What's New in Asio - Performance

What's New in Asio - Performance

Article 2 of n

The forthcoming release of Asio, which will ship as part of Boost 1.74, includes a great number of new features and improvements. In this series of articles we will preview some of these changes.

The new release of Asio includes a number of performance improvements, primarily for Linux systems. These improvements fall mainly into the following four categories:

All of these performance changes automatically apply, without the need to modify most application source code.

Single-buffer vs scatter-gather

Asio has long provided scatter-gather support for all of its read and write operations, building on the concepts of const buffer sequences and mutable buffer sequences. These operations are implemented in terms of the scatter-gather system calls, namely readv, writev, recvmsg, and sendmsg.

However, on Linux the single-buffer system calls, read, write, recv, and send, can be significantly faster. To this end, Asio's implementation now employs template specialisation to detect, at compile time, whether the user has passed a single buffer type. If so, the implementation automatically selects the single-buffer system call rather than the multi-buffer equivalent.

Polymorphic executors

Since Asio 1.13.0, I/O objects have defaulted to using a polymorphic wrapper type as their associated I/O executor. This polymorphic executor was called asio::executor, and it used a reference counting implementation strategy. In benchmarks, the cost of this reference counting could be significant.

Although asio::executor does now use a lighter reference counting approach, the new default polymorphic executor, asio::any_io_executor, utilises a small buffer optimisation to avoid this cost altogether for the typical case. This has the added benefit of avoiding hidden sharing of executor objects between threads.

Happy path optimisations

Previously, Asio's implementation took a conservative approach to error handling, clearing errno prior to all system calls, and testing for well known errors (such as EINTR or EAGAIN) before deciding if an operation was successful.

The system call wrappers in Asio's implementation have been rewritten to return as early as possible, avoiding accessing errno and error codes unless actually on an error path.

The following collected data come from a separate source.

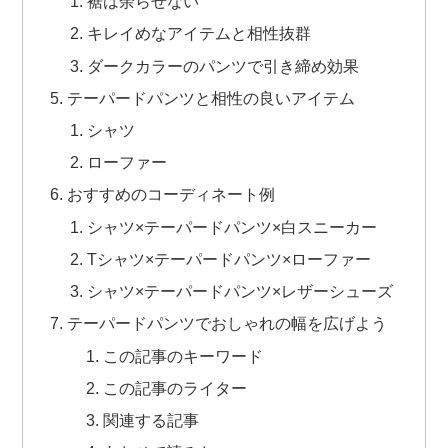
裾は余らせない
キレイめなアイテムと相性抜群
ダークカラーのパンツで引き締め効果
テーパードパンツと相性の良いアイテム
シャツ
ローファー
おすすめのコーディネート例
シャツ×テーパードパンツ×白スニーカー
Tシャツ×テーパードパンツ×ローファー
シャツ×テーパードパンツ×レザーシューズ
テーパードパンツでおしゃれの幅を広げよう
この記事のキーワード
この記事のライター
関連する記事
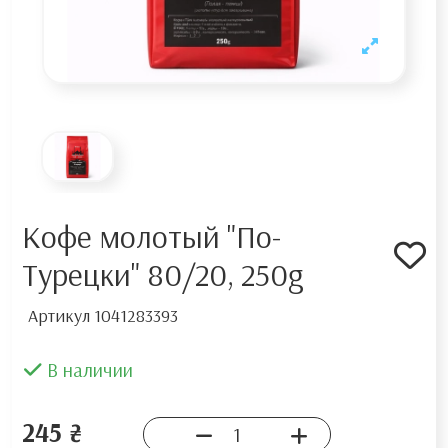
Кофе молотый "По-
Турецки" 80/20, 250g
Артикул
1041283393
В наличии
245 ₴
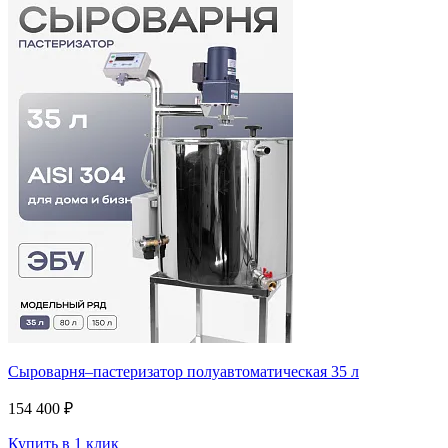
Сыроварня–пастеризатор полуавтоматическая 35 л
154 400 ₽
Купить в 1 клик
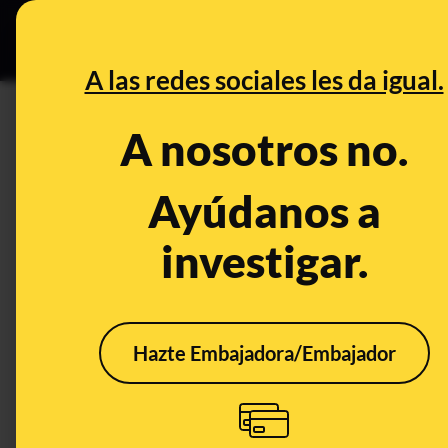
Grupos Ceuta
•
DESINFO
PREB
A las redes sociales les da igual.
osteoporosis
A nosotros no.
Prebunking
Ayúdanos a
investigar.
Hazte Embajadora/Embajador
Preguntas y respuestas
Ser 
sobre la vitamina D: qué
para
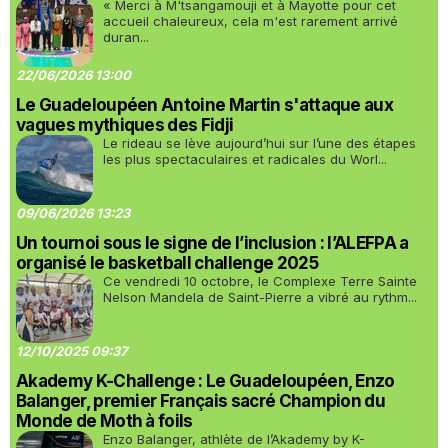
« Merci à M'tsangamouji et à Mayotte pour cet
accueil chaleureux, cela m'est rarement arrivé
duran...
22/06/2026 13:00
Le Guadeloupéen Antoine Martin s'attaque aux
vagues mythiques des Fidji
Le rideau se lève aujourd’hui sur l’une des étapes
les plus spectaculaires et radicales du Worl...
09/06/2026 13:23
Un tournoi sous le signe de l’inclusion : l’ALEFPA a
organisé le basketball challenge 2025
Ce vendredi 10 octobre, le Complexe Terre Sainte
Nelson Mandela de Saint-Pierre a vibré au rythm...
12/10/2025 09:37
Akademy K-Challenge : Le Guadeloupéen, Enzo
Balanger, premier Français sacré Champion du
Monde de Moth à foils
Enzo Balanger, athlète de l’Akademy by K-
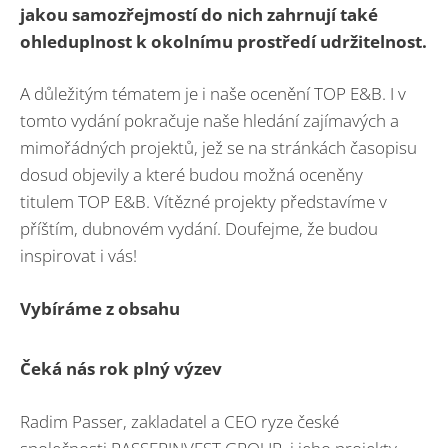
jakou samozřejmostí do nich zahrnují také
ohleduplnost k okolnímu prostředí udržitelnost.
A důležitým tématem je i naše ocenění TOP E&B. I v
tomto vydání pokračuje naše hledání zajímavých a
mimořádných projektů, jež se na stránkách časopisu
dosud objevily a které budou možná oceněny
titulem TOP E&B. Vítězné projekty představíme v
příštím, dubnovém vydání. Doufejme, že budou
inspirovat i vás!
Vybíráme z obsahu
Čeká nás rok plný výzev
Radim Passer, zakladatel a CEO ryze české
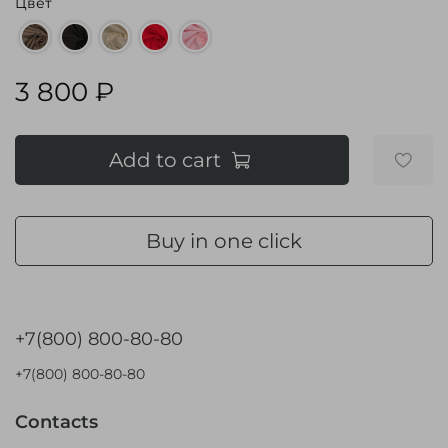
Цвет
3 800 ₽
Add to cart
Buy in one click
+7(800) 800-80-80
+7(800) 800-80-80
Contacts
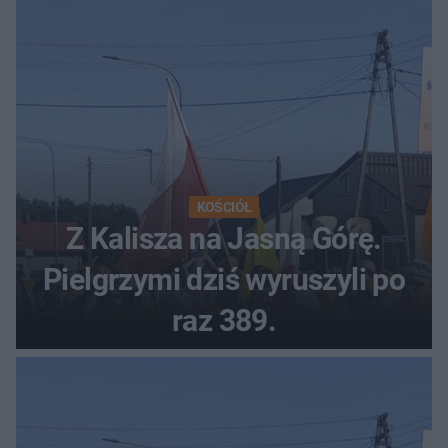
KOŚCIÓŁ
Z Kalisza na Jasną Górę.
Pielgrzymi dziś wyruszyli po
raz 389.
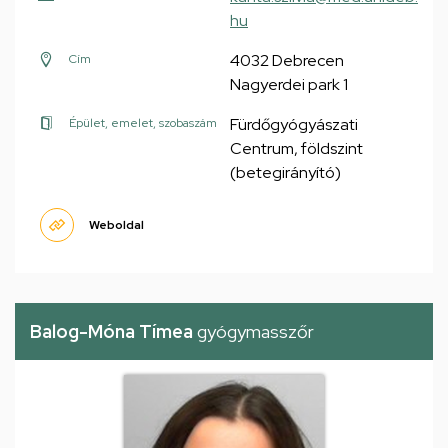
hu
4032 Debrecen
Cím
Nagyerdei park 1
Fürdőgyógyászati
Épület, emelet, szobaszám
Centrum, földszint
(betegirányító)
Weboldal
Balog-Móna Tímea
gyógymasszőr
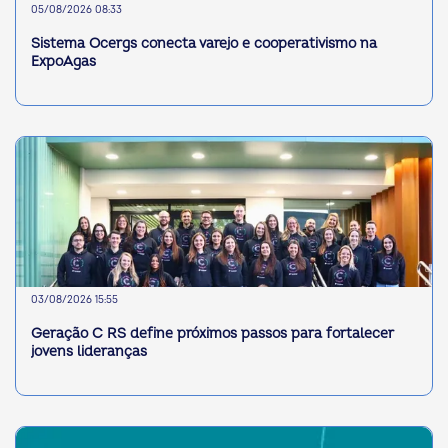
05/08/2026 08:33
Sistema Ocergs conecta varejo e cooperativismo na
ExpoAgas
03/08/2026 15:55
Geração C RS define próximos passos para fortalecer
jovens lideranças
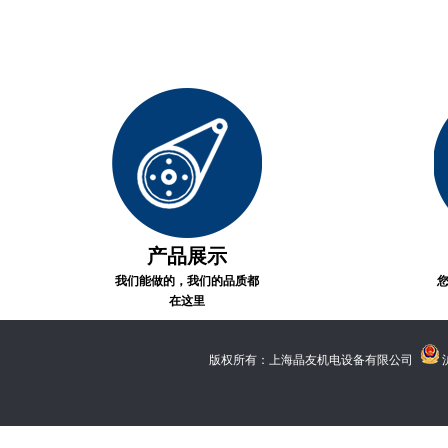
产品展示
我们能做的，我们的品质都
在这里
版权所有：上海晶友机电设备有限公司
沪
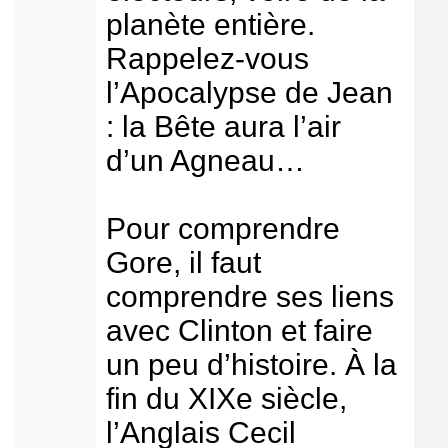
planète entière.
Rappelez-vous
l’Apocalypse de Jean
: la Bête aura l’air
d’un Agneau…
Pour comprendre
Gore, il faut
comprendre ses liens
avec Clinton et faire
un peu d’histoire. À la
fin du XIXe siècle,
l’Anglais Cecil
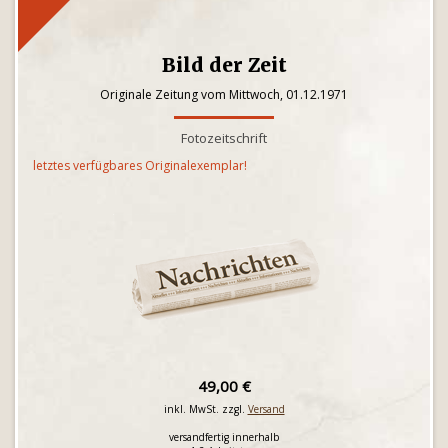
Bild der Zeit
Originale Zeitung vom Mittwoch, 01.12.1971
Fotozeitschrift
letztes verfügbares Originalexemplar!
49,00 €
inkl. MwSt. zzgl.
Versand
versandfertig innerhalb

Native I/O executor detection

Starting with Asio 1.13.0, users can construct I/O objects like sockets to use arbitrary executor types. This means that, in addition to io_context, sockets can be created to dispatch directly to asio::thread_pool, asio::system_executor, or even user-defined executors.

However, there can be a small cost associated with dispatching to an unknown executor. The io_context is currently the only "native" I/O execution context, and Asio's asynchronous operations now use a fast path for completion handler dispatch, when the native I/O executor type io_context::executor_type is detected.

Benchmark results

The short, simple benchmark below gives us some idea of the impact of these performance improvements in practice. This program creates 100 pairs of connected UNIX domain sockets, and transfers 100,000 short 64-byte messages back and forth between them. It uses the default, polymorphic I/O executor.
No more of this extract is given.